Zivid SDK supports the following downsampling rates: by2x2, by3x3, and by4x4, with the possibility to perform downsampling multiple times.


Some applications require computing normals from the point cloud.

std::cout << "Computing normals and copying them to CPU memory" << std::endl;
const auto normals = pointCloud.copyData<Zivid::NormalXYZ>();

The Normals API computes the normal at each point in the point cloud and copies normals from the GPU memory to the CPU memory. The result is a matrix of normal vectors, one for each point in the input point cloud. The size of normals is equal to the size of the input point cloud.

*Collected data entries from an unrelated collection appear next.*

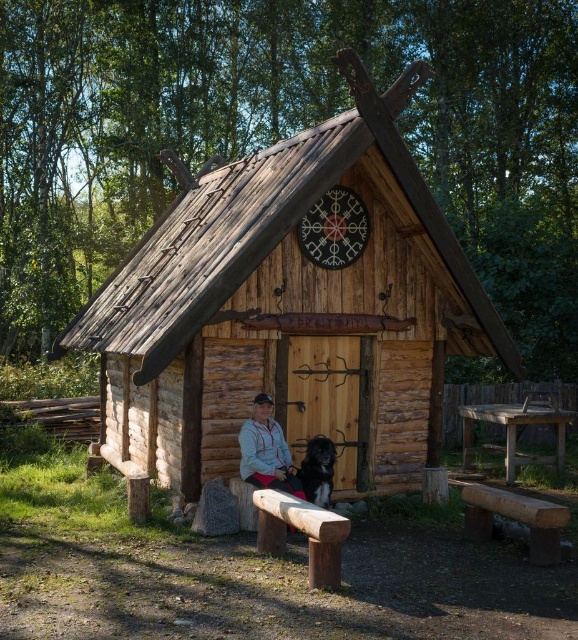 You are standing in front of the Viking longhouse and want to take a photo. You notice two points marked on the structure. Which point, point (524,506) or point (305,477), is closer to your camera position?

Point (524,506) is closer to the camera than point (305,477).

You are standing at the entrance of the Viking longhouse and notice two points marked on the structure. Which point, point [329,572] or point [518,500], is closer to you?

Point [329,572] is closer to the viewer than point [518,500].

You are a visitor approaching the Viking longhouse and need to sit down for a moment. You see the smooth wooden bench at lower right and the black fur dog at lower center. Which object is shorter, making it a better option for sitting?

The smooth wooden bench at lower right has a lesser height compared to the black fur dog at lower center, so it is shorter and a better option for sitting. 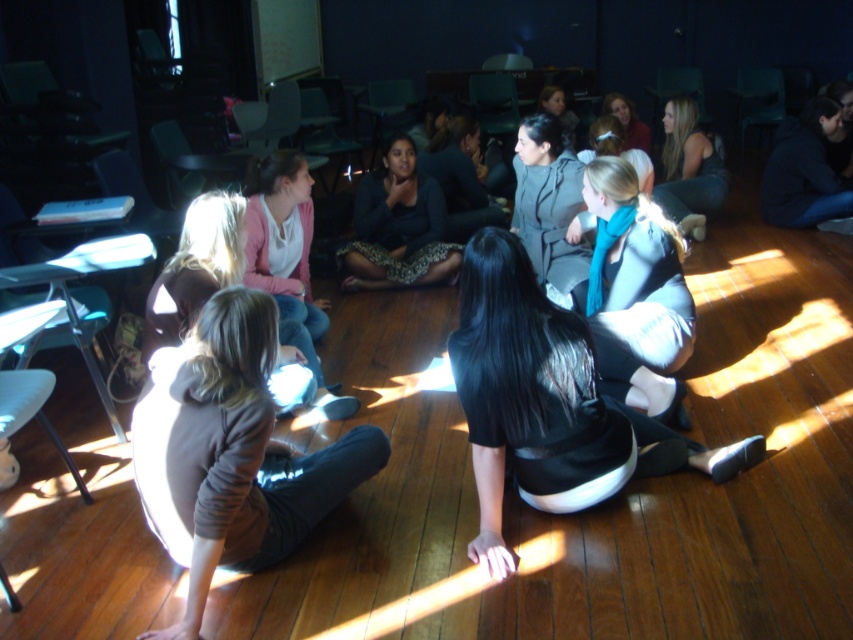 You are standing in the classroom and see two points marked on the floor. The first point is at coordinate point (640, 202) and the second is at coordinate point (683, 228). Which point is closer to you?

Point (640, 202) is closer to the viewer than point (683, 228).

You are organizing a photo shoot in this classroom scene. You need to place a small prop between the blue scarf at center and the dark brown hair at center. Which object should the prop be closer to to ensure it fits within the available space?

The blue scarf at center occupies less space than dark brown hair at center, so the prop should be placed closer to the blue scarf at center to accommodate the space constraints. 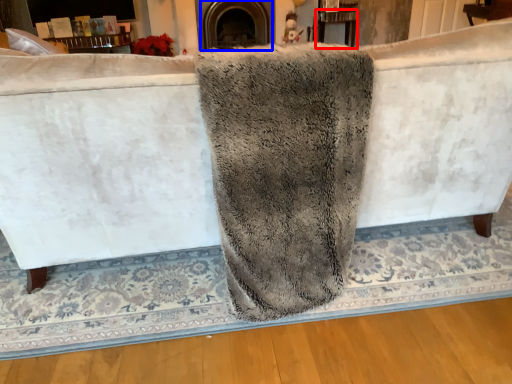 Question: Which object is further to the camera taking this photo, table (highlighted by a red box) or fireplace (highlighted by a blue box)?

Choices:
 (A) table
 (B) fireplace

Answer: (A) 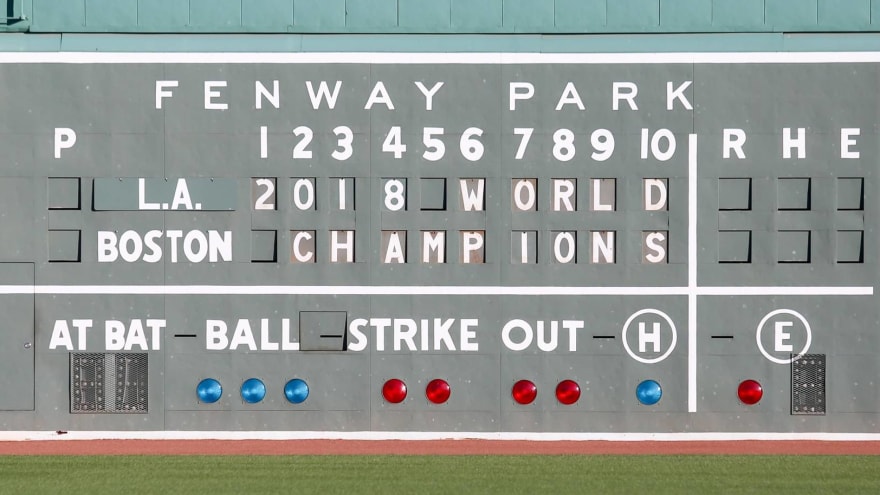 This screenshot has height=495, width=880. I want to click on red circle light, so click(x=394, y=393), click(x=437, y=391), click(x=526, y=396), click(x=568, y=397), click(x=749, y=396). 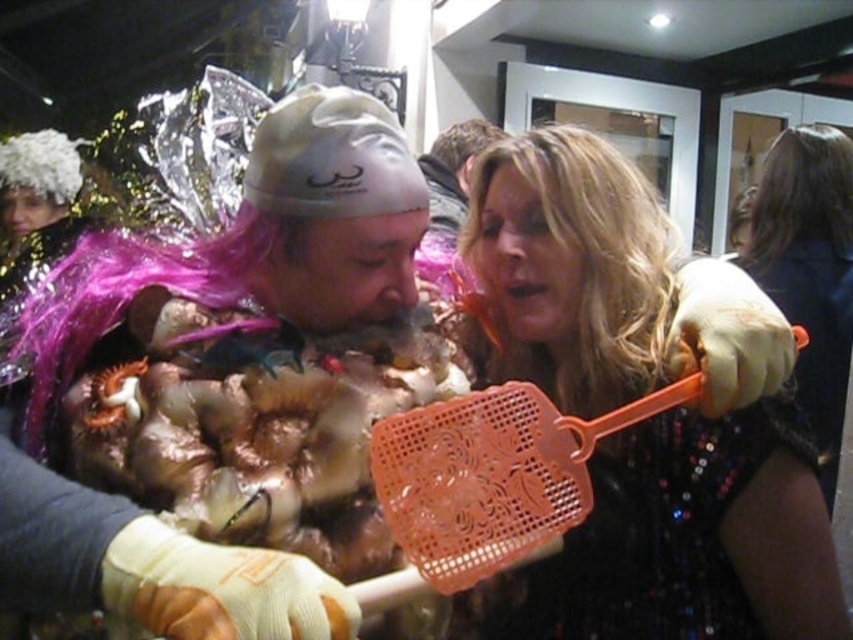 Can you confirm if frothy brown foam at center is taller than brown synthetic wig at upper right?

In fact, frothy brown foam at center may be shorter than brown synthetic wig at upper right.

Which is behind, point (285, 529) or point (786, 156)?

Point (786, 156)

At what (x,y) coordinates should I click in order to perform the action: click on frothy brown foam at center. Please return your answer as a coordinate pair (x, y). This screenshot has width=853, height=640. Looking at the image, I should click on (260, 429).

Who is positioned more to the left, shiny metallic costume at center or blonde hair at upper center?

shiny metallic costume at center is more to the left.

Is shiny metallic costume at center to the left of blonde hair at upper center from the viewer's perspective?

Correct, you'll find shiny metallic costume at center to the left of blonde hair at upper center.

Is point (157, 404) farther from viewer compared to point (590, 406)?

No, (157, 404) is in front of (590, 406).

Find the location of a particular element. shiny metallic costume at center is located at coordinates (242, 374).

Measure the distance between point [440,580] and camera.

Point [440,580] and camera are 26.31 inches apart.

Which is in front, point (395, 596) or point (810, 173)?

Positioned in front is point (395, 596).

Who is more distant from viewer, (459,509) or (782,236)?

The point (782,236) is more distant.

Where is `orange plastic fly swatter at upper right`? Image resolution: width=853 pixels, height=640 pixels. orange plastic fly swatter at upper right is located at coordinates (490, 477).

Having the frame allows you to visualize the point cloud.

std::cout << "Setting up visualization" << std::endl;
Zivid::Visualization::Visualizer visualizer;

std::cout << "Visualizing point cloud" << std::endl;

std::cout << "Running visualizer. Blocking until window closes" << std::endl;

You can visualize the point cloud from the point cloud object as well.

std::cout << "Getting point cloud from frame" << std::endl;
auto pointCloud = frame.pointCloud();

std::cout << "Setting up visualization" << std::endl;
Zivid::Visualization::Visualizer visualizer;

std::cout << "Visualizing point cloud" << std::endl;

std::cout << "Running visualizer. Blocking until window closes" << std::endl;

For more information, check out Visualization Tutorial, where we cover point cloud, color image, depth map, and normals visualization, with implementations using third party libraries.


This tutorial shows how to use the Zivid SDK to extract the point cloud, manipulate it, transform it, and visualize it.